Her group also take in the monuments Friday afternoon after the March disperses, and breathe in the grandeur of the marble pillars, stone statues of America’s historic leaders and the vast open space of the National Mall.

“I like to see their reactions,” she said of the joy of bringing youth to the event.

Tastinger’s annual trip to the March for Life was inspired by her Baptist mother, who instilled in her a deep respect for life, and taught her that life begins at conception. Tastinger believes the science is clear on the subject, and Catholicism’s mortal sin for murder applies to abortion, no matter at what stage the pregnancy is terminated. 

“For us this is definitely a civil rights issue for unborn humans and to speak for them because they truly have no voice,” she said. Nonetheless, Tastinger said she has many pro-choice friends, and she refrains from lecturing them about her beliefs, but welcomes respectful conversation.

The Franklin High School teacher considers herself an independent and used to compile a list of pro-life candidates before each election to hand out to friends. She said she never labeled candidates with their party affiliations, and often found that local candidates from both parties shared her stance on abortion.

Her reason for attending the March for Life is to voice opposition to the Supreme Court decision and call for it to be overturned. She believes the steps President Donald Trump has taken in the past two years by appointing more pro-life federal judges across the country may eventually lead to a Supreme Court overturning of Roe vs. Wade. 

Tastinger was glad to know that Pres. Trump delivered a video message to the group by satellite this year, and that Vice President Mike Pence actually walked at the front of the march. 

New meaning

Tastinger’s daughter, Anna, 15, attended the march with 27 of her St. Francis youth group friends this year. “I like to support the babies,” she said, when she stopped by her mother’s history classroom during planning period. Anna remembers attending the march since age 5, her mother reminds her she had been attending even before then. 

When the mother of four—two adopted and two by birth– speaks about her annual trip to Washington, she is excited, motivated and full of positive energy. She only slows when she reflects on her son, swiveling in her teacher’s chair to look at his photo on her wall.

“He was a wonderful kid, and I’m just blessed,” Tastinger reflected, noting that the NC Kids and Foster Care Network website currently has about 100 children waiting for adoption. She spent five years with Shane from the day after his eighth birthday until the day he died.
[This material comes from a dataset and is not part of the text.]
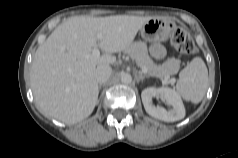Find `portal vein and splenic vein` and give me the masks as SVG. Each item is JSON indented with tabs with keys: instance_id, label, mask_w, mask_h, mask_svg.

Shane was born in Raleigh and adopted from Orange County Foster Care. 

“He was very thankful for his life,” she said. “He knew his situation and he understood his mom’s situation, and he thought it was very probable that he could have been aborted.”

In early January this year, Tastinger said she spoke to Shane’s birth mother, who didn’t know that she was about to attend March for Life.

“His birth mother confided in me,” she said. “She was going to abort him, and she chose life for him.”

Tastinger continued: “God worked it out to where we got him, and I can’t imagine that time without Shane.”